I think that most people actually believe this at their core, but they've been told so frequently that there should be limitation on their freedom that they have a tough time rationalizing what that actually means. Propaganda is extremely powerful and even the most intelligent people are susceptible to it.
I'm not so sure people actually believe this at their core. I think their beliefs are informed by what they are told. As you say, propaganda is extremely powerful.
When I talk to folks (irl) about this stuff, I'm reminded of a (hypothetical) child who is told that she is stupid, ugly, and worthless throughout her life. In later years, she comes to believe she is stupid, ugly, and worthless. Same with voters. They believe that which they are told over and over. Like children.
It is what informs their perspective about rights (their own and those of their neighbors), laws, and the state's authority over their lives. Heck, people still think Lincoln was a wonderful president, that the war on the south was about freeing slaves, and that FDR pulled us from the depths of depression. Again, propaganda is extremely powerful.

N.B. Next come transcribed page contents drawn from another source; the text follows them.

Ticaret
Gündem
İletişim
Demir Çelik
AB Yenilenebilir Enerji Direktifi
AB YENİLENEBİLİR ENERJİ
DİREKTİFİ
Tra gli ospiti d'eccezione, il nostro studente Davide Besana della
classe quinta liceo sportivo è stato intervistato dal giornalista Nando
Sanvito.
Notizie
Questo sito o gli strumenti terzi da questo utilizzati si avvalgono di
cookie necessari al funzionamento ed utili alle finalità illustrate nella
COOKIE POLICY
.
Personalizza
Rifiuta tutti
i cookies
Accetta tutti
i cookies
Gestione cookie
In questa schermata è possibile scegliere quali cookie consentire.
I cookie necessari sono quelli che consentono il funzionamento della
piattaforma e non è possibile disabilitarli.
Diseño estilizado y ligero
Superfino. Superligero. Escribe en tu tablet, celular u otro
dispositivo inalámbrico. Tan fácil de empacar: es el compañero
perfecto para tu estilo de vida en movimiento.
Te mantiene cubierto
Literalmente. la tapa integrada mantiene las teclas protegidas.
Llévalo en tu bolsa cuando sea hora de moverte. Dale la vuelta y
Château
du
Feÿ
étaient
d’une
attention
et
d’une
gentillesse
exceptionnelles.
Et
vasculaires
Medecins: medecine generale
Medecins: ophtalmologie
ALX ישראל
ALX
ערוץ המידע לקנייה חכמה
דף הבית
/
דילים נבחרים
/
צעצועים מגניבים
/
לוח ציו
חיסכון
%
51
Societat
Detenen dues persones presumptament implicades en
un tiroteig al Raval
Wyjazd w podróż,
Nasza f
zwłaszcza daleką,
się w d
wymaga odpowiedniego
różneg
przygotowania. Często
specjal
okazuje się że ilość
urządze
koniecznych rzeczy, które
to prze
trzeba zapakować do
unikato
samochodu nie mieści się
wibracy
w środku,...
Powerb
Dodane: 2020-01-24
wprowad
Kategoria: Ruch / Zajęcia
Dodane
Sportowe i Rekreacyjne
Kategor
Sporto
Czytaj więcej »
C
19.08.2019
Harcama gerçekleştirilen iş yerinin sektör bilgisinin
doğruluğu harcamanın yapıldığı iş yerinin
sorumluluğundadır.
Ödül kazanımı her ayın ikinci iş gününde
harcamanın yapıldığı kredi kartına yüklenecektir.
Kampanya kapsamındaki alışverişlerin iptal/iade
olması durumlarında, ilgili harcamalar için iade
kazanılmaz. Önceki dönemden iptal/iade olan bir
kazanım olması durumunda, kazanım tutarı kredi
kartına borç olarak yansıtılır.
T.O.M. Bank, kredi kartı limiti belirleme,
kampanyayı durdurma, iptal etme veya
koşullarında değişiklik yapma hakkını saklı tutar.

So, when I see folks raging against the machine (in this case, regarding the "right" to film cops), I wonder what informs that perspective. Is it an understanding of natural rights versus legal rights? Or, is it merely emotion-driven blowback stemming from an affront to their personal (and inconsistent) notion of their rights? As I mentioned, once someone agrees that their rights are granted by charter, they essentially acquiesce that anything the state says goes. That is, until they "vote the bastards out," at which point voters replace them with a new set of bastards.

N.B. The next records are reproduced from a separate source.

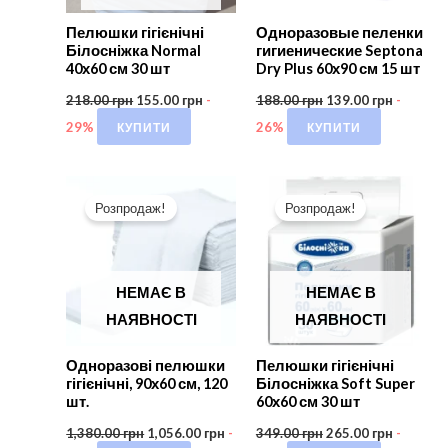
Пелюшки гігієнічні
Одноразовые пеленки
Білосніжка Normal
гигиенические Septona
40х60 см 30 шт
Dry Plus 60х90 см 15 шт
218.00
грн
155.00
грн
-
188.00
грн
139.00
грн
-
КУПИТИ
КУПИТИ
29%
26%
Розпродаж!
Розпродаж!
НЕМАЄ В
НЕМАЄ В
НАЯВНОСТІ
НАЯВНОСТІ
Одноразові пелюшки
Пелюшки гігієнічні
гігієнічні, 90х60 см, 120
Білосніжка Soft Super
шт.
60х60 см 30 шт
1,380.00
грн
1,056.00
грн
-
349.00
грн
265.00
грн
-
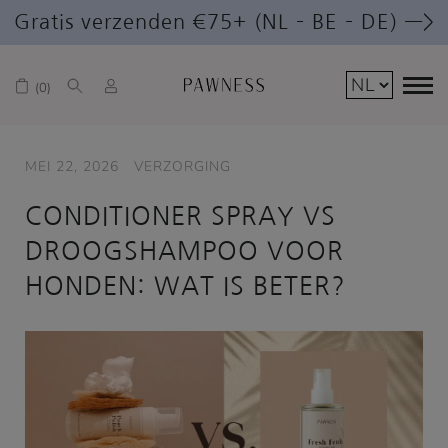
Gratis verzenden €75+ (NL – BE – DE) —>
0
MEI 22, 2026
VERZORGING
CONDITIONER SPRAY VS
DROOGSHAMPOO VOOR
HONDEN: WAT IS BETER?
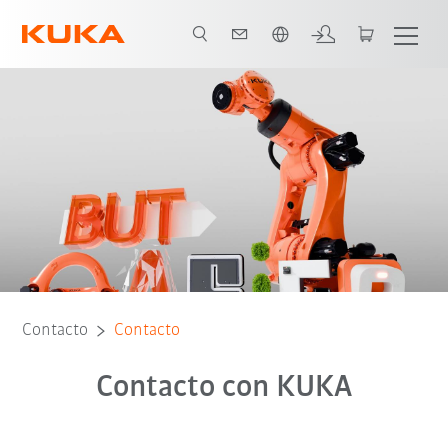
span / Spanish
Contacto
Contacto
Contacto con KUKA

Here, I'll leave a relevant quote taken from
this piece (which, by the way, is a good read that has very little to do with this discussion):
Power concedes nothing without a demand. It never did and it never will. Find out just what any people will quietly submit to and you have found out the exact measure of injustice and wrong which will be imposed upon them, and these will continue till they are resisted with either words or blows, or with both. The limits of tyrants are prescribed by the endurance of those whom they oppress. - Frederick Douglass
Sadly, the endurance of the oppressed - at least, in the U.S. - seems limitless.